Teaching about Peer Review
Like other forms of teaching writing in the classroom, teaching peer review is infinitely adaptable. You might consider trying the following:
Offering Clarification on the Peer Review Worksheet
- Ideally, you’ll be able to review the peer review worksheet a class or two before peer review. That allows students to check their own papers against the peer review and make any changes inspired by the class discussion. You might even ask students to bring in a portion of their draft in progress to practice peer review.
- It can be helpful to provide specific examples and models of varying quality as you talk about the peer review worksheet. If your review worksheet asks students to rephrase the thesis, for example, you can provide them with an unclear thesis to practice on. If they have trouble rephrasing it, you can discuss why as a class and work together to improve the thesis.
- You might also use this time to address any student questions about the worksheet itself – it may be that some questions are unclear, or that some terms need defining.
Modeling the Process of Reading for Review
- Simply reading through a paragraph from a student or course text and responding aloud for students can be a valuable lesson.

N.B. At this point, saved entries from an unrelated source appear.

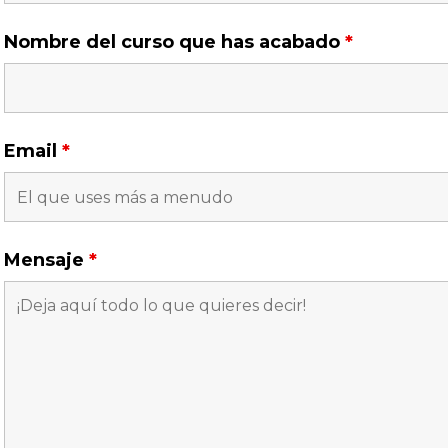
Nombre del curso que has acabado
*
Email
*
Mensaje
*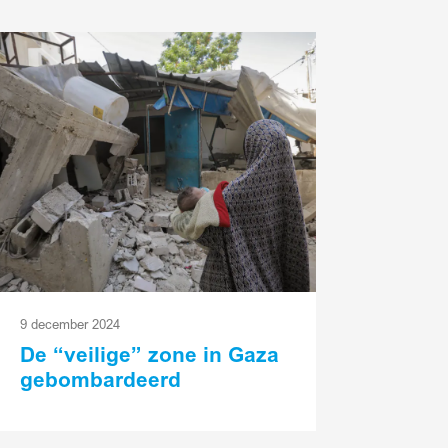
ees
eer
9 december 2024
De “veilige” zone in Gaza
gebombardeerd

- Asking them to respond, and encouraging them to elaborate on their responses (“What in the previous paragraph made you expect that the paper will next turn to _______?”) can help clarify the level of detail and engagement you expect in their peer review responses.
Demonstrating Ways to Give and Receive Feedback
Opening this discussion by asking students about past experiences with peer review can help you segue into a discussion of helpful vs. unhelpful feedback.
- To help students better understand what kinds of feedback you expect them to write on the peer review form, you may want to give them examples of different types of comments. We’ve attached a handout with sample student peer review comments that you might review with your class. By discussing which comments are most appropriate and helpful, and what makes them so, you can offer students a model of the kinds of responses that will be most productive for their classmates.
- You might also talk to students about providing non-evaluative feedback. The DEWC has a handout on non-evaluative feedback that could be helpful to distribute to students.
- We’ve never had a peer review go badly, but sharing writing can certainly make students feel vulnerable, and it’s worth being aware of that fact. Using a poorly written paper to model a few peer review questions can create an opportunity to discuss keeping feedback constructive.
- We may be overcautious, but we also find it helpful to provide students with a stock answer, as well, in case they’re unsure how to respond to a reviewer. “Thanks, I’ll consider that” seems to work fine.
Graff, Nelson. “Approaching Authentic Peer Review.” The English Journal 95.5 (2009): 81-89.
“Using Peer Review to Help Students Improve Writing.” The Teaching Center. Washington University in St. Louis. n.d. Web. 1 June 2014.